Evaluating generative models: brief

What you’ll learn

This is lesson 9 of Track 19 (Generative Models and Diffusion), and it closes Phase 2 (latent-variable and adversarial paradigms). By the end you will know why likelihood is not a universal cross-paradigm metric (different paradigms compute it differently, or not at all), how the standard sample-based image metrics (Inception Score, Fréchet Inception Distance) work, what each measures and misses, how precision and recall for distributions separate sample quality from coverage, where human preference studies sit in the hierarchy, and how to read the evaluation-methods-as-paradigm-fingerprint pattern across all four paradigms in the track. The source curriculum is Stanford CS236 Lecture 15.

Where this fits

This is lesson 9 of 15, the fifth and last lesson of Phase 2. Phase 2 covered the latent-variable and adversarial paradigms (VAEs in lessons 5-6, GANs in lessons 7-8); this lesson closes the phase by handling the cross-paradigm comparison question those paradigms surface. Phase 3 opens with lesson 10 (energy-based models, the partition-function problem), then score matching (L11), full diffusion in three lessons (L12-14, where the evaluation toolkit from this lesson will return with diffusion-specific instruments), and the synthesis capstone at L15.

Before you start

Prerequisites: all of Phase 2, especially L6 (VAE, ELBO as lower bound) and L8 (WGAN-GP, the critic’s Wasserstein estimate as training-stability instrument). L3’s forward-KL framework is reused implicitly. Math background: comfort with expectations, KL divergence, and multivariate-Gaussian parameter intuition (mean and covariance); no calculus or new derivations are introduced in this lesson.

About the math

This lesson has the lightest math density in Phase 2. The IS formula is one equation; the FID formula collapses cleanly to a closed form in 1D that you can compute by hand; the practice extends both to slightly larger cases. The remaining content is conceptual placement: which metric measures what, which paradigm uses which metric, when to use multiple metrics, and what each metric misses. The deeper pedagogical work is on the paradigm-fingerprint framing, which is conceptual rather than algebraic.

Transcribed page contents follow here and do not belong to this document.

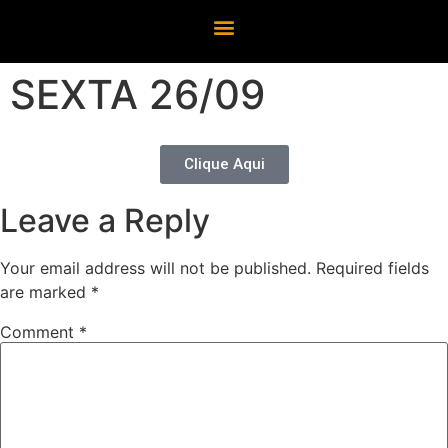
SEXTA 26/09
Clique Aqui
Leave a Reply
Your email address will not be published.
Required fields
are marked
*
Comment
*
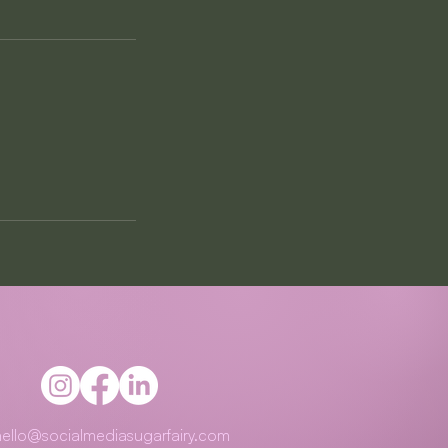
hello@socialmediasugarfairy.com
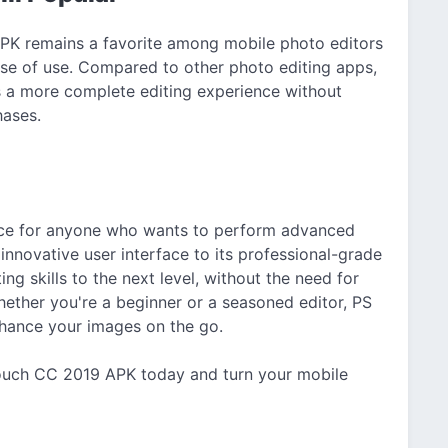
PK remains a favorite among mobile photo editors
se of use. Compared to other photo editing apps,
rs a more complete editing experience without
hases.
ice for anyone who wants to perform advanced
innovative user interface to its professional-grade
ing skills to the next level, without the need for
ether you're a beginner or a seasoned editor, PS
nhance your images on the go.
ouch CC 2019 APK today and turn your mobile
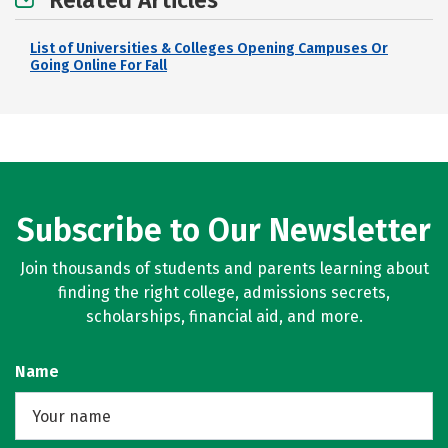
Related Articles
List of Universities & Colleges Opening Campuses Or
Going Online For Fall
Subscribe to Our Newsletter
Join thousands of students and parents learning about
finding the right college, admissions secrets,
scholarships, financial aid, and more.
Name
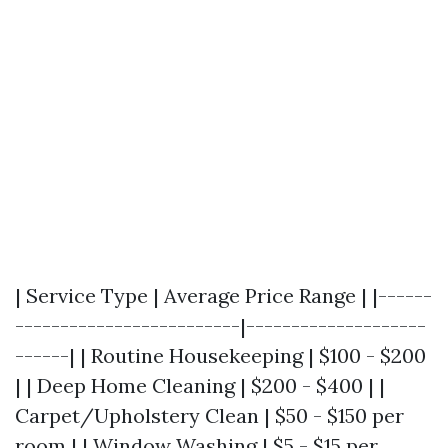
| Service Type | Average Price Range | |------
-------------------------|--------------------
------| | Routine Housekeeping | $100 - $200
| | Deep Home Cleaning | $200 - $400 | |
Carpet/Upholstery Clean | $50 - $150 per
room | | Window Washing | $5 - $15 per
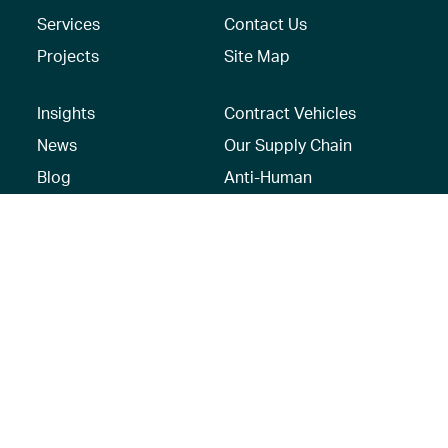
Services
Contact Us
Projects
Site Map
Insights
Contract Vehicles
News
Our Supply Chain
Blog
Anti-Human
Trafficking/Modern
Social Media
Slavery Policy –
AECOM Global
Modern slavery
statement
Recruitment Privacy
Notice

By the end, you’ll be able to

Explain why likelihood is not a universal cross-paradigm evaluation metric (paradigms differ in whether and how they compute it; units differ; quality can decouple from likelihood)
Compute the Inception Score (IS) from per-sample class distributions and a marginal, and explain what it measures and misses
Compute the Fréchet Inception Distance (FID) using the 1D closed-form FID = (μ_r − μ_g)² + (σ_r − σ_g)², and explain what FID measures and misses
Distinguish precision (sample quality) from recall (coverage) for distributions, and place human preference studies in the metric hierarchy
Apply the evaluation-methods-as-paradigm-fingerprint framing to match the right metric suite to a given paradigm and deployment question

Time and difficulty

Read time: about 14 minutes
Practice time: about 16 minutes (a six-question self-check, four 1D FID computations on different mean/variance settings, an Inception Score computation on a 3-class 4-sample case, and flashcards)
Difficulty: standard (the lightest math density in Phase 2; one IS formula, one closed-form 1D FID; the work is conceptual placement and cross-paradigm fingerprint reading)